Interestingly enough EOM recommendations do not take ink rheology and foundation into account. HSA, Acrylic, and waterbase products may  have different requirements for instance

Offline ScreenFoo

  • Gonzo Member
  • ******
  • Posts: 1296
  • Semper Fidelis Tyrannosaurus
Re: Coating technique on low mesh.
« Reply #21 on: January 27, 2016, 11:13:32 AM »
Or detail requirements, for that matter.

We're lucky though--the substrate is rather forgiving in most textile printing...  :)

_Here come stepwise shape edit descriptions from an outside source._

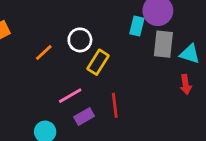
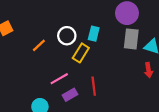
cyan rectangle: (137, 26) -> (94, 34), moved

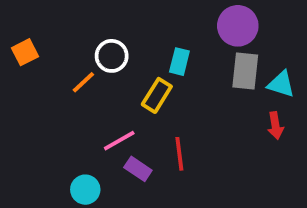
white circle: (67, 36) -> (112, 56), moved
purple rectangle: (70, 95) -> (138, 169), turned 64

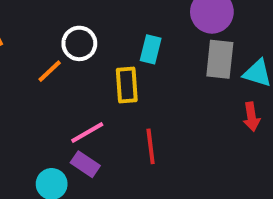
yellow rectangle: (157, 95) -> (127, 85), turned -36
purple rectangle: (138, 169) -> (85, 164), moved

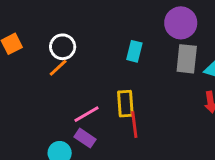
white circle: (79, 43) -> (63, 47), moved
yellow rectangle: (127, 85) -> (125, 104), moved

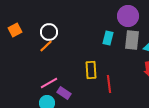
cyan rectangle: (134, 51) -> (108, 38), moved
pink line: (87, 114) -> (49, 83), moved
red line: (134, 125) -> (109, 84), moved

Offline Itsa Little CrOoked

  • !!!
  • Gonzo Member
  • ******
  • Posts: 1295
Re: Coating technique on low mesh.
« Reply #22 on: January 27, 2016, 12:49:31 PM »
I use an AWT with the sharp edge, 2 over 2 (wet on wet) for 305 all the way down to 110, S-Mesh or T-Mesh. For 83, 60, 40 (Mostly all T-mesh in this range) I do one over one. I always start on the shirt side and end up on the squeegee side.

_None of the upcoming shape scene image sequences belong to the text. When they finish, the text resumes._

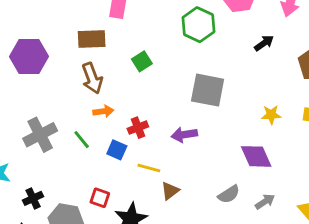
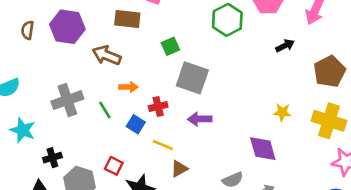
brown arrow: (92, 78) -> (107, 55), moved, turned 124
gray square: (208, 90) -> (192, 78), moved

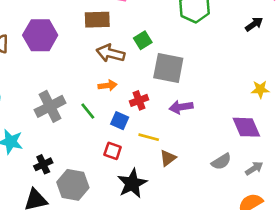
brown arrow: (107, 55) -> (110, 53), moved
red square: (114, 166) -> (113, 151), moved

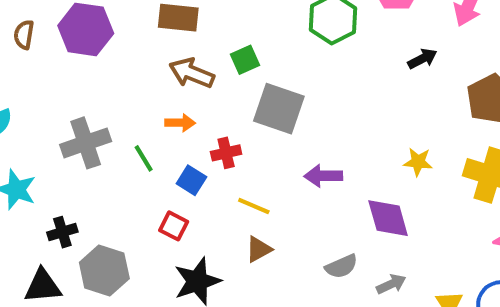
purple arrow: (181, 107) -> (323, 176), moved
yellow line: (149, 137) -> (254, 206), moved

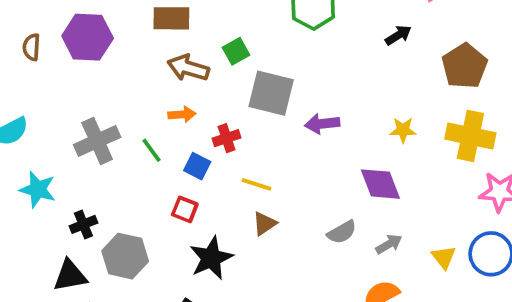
purple arrow: (323, 176) -> (322, 124), moved

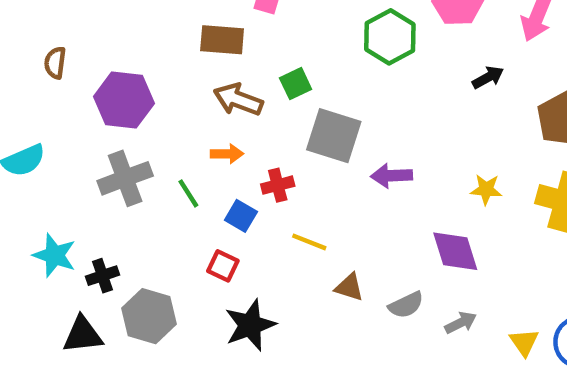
purple hexagon: (88, 37) -> (124, 100), moved
cyan star: (38, 189) -> (55, 255), moved
brown triangle: (265, 224) -> (349, 287), moved, turned 48

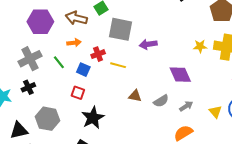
purple hexagon: (124, 100) -> (40, 22), moved
yellow star: (486, 189) -> (200, 46), moved
yellow line: (309, 242) -> (118, 65), moved
black cross: (102, 276) -> (28, 87), moved

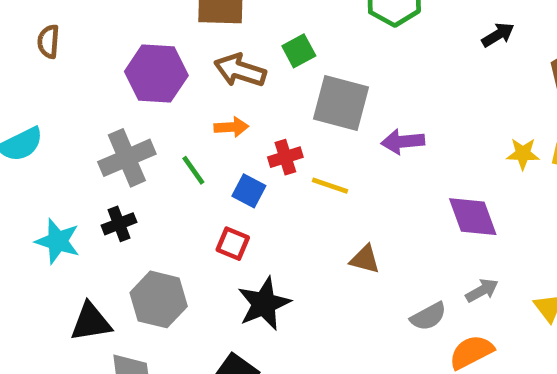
gray semicircle: (161, 101) -> (428, 316), moved

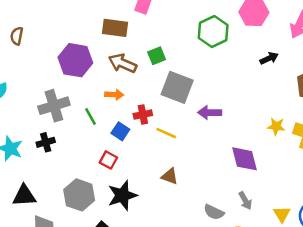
brown triangle: (365, 259) -> (170, 176), moved
gray arrow: (482, 290) -> (245, 201), turned 84
gray hexagon: (159, 299) -> (79, 195), moved
gray semicircle: (428, 316) -> (214, 212), turned 48

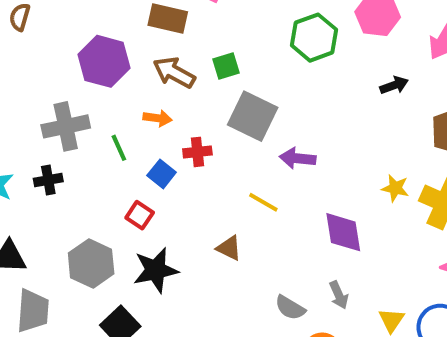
yellow line: (166, 133) -> (263, 202), moved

I coat pretty quickly, and don't get along very well with letting anything touch the mesh except the edge. Touching the shoulders as many do doesn't work for me.

I'm NO EXPERT. But that's what I'm currently doing at this point.

Offline Colin

  • !!!
  • Gonzo Member
  • ******
  • Posts: 1610
  • Ink and Chemical Product Manager
Re: Coating technique on low mesh.
« Reply #23 on: January 27, 2016, 12:58:55 PM »
Maff:

Start your new thread about exposures etc and I will chime in there.

When exposing S mesh I have definitely seen emulsion behave differently and the details should be put into that thread.
Been in the industry since 1996.  5+ years with QCM Inks.  Been a part of shops of all sizes and abilities both as a printer and as an Artist/separator.  I am now the Ink and Chemical Product Manager at Ryonet.